Wednesday, September 1, 2010

Herons in the Mist

Fog isn't something we get a lot of around here, so I enjoyed Oregon's coastal mists. This heron hunted the tide pools, barely visible. The telephoto got him, though.

Loving my new camera.

I remember one of the first times I saw those kinds of maritime fogs, in Davis, California at a conference.

Somehow I'd ended up on the board of our local new chapter of the Association for Women in Science (AWIS). A grant had been obtained and the group planned to send two members to a leadership conference sponsored by the national organization. However, so far only one person had stepped up to go. Hell, I said, I'll go.

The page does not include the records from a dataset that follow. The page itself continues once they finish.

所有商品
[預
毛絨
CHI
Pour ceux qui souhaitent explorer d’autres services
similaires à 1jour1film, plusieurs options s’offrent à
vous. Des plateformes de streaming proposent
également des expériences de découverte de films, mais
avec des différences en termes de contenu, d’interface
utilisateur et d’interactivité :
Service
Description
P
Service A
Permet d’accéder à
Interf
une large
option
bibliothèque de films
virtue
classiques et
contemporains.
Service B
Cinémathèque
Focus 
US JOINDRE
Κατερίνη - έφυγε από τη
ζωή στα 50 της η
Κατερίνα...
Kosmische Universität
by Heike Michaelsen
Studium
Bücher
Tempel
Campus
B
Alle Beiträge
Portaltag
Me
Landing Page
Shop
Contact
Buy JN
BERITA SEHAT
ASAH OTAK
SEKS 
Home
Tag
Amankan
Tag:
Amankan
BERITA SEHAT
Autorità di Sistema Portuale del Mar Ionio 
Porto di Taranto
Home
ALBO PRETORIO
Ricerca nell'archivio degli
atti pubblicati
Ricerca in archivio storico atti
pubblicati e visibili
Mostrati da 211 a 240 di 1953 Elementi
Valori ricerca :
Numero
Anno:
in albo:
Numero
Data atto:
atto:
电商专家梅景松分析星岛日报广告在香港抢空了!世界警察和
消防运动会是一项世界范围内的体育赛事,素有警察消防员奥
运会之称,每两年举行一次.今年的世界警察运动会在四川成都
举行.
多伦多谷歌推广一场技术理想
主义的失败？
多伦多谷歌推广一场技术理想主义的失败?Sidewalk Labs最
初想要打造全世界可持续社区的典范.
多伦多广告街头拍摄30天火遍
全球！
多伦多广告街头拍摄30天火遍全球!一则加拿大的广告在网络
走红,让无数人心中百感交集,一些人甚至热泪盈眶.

For some reason this is a very hazy memory for me. I was heavy in grad school, I know. After my Great Mistake but before David, which makes it sometime between spring of '89 and winter of '91. I think it was a hard time for me. I grieved for my lost college family - never again have I been privileged to be around so many truly amazing people. I lived alone. My love life was going poorly; I pretty much hated everything about grad school (which is designed to break your spirit, anyway), especially my manic/depressive Hungarian major advisor, though I couldn't face any of that. I was in my early 20s, and most women agree it's the worst age for us.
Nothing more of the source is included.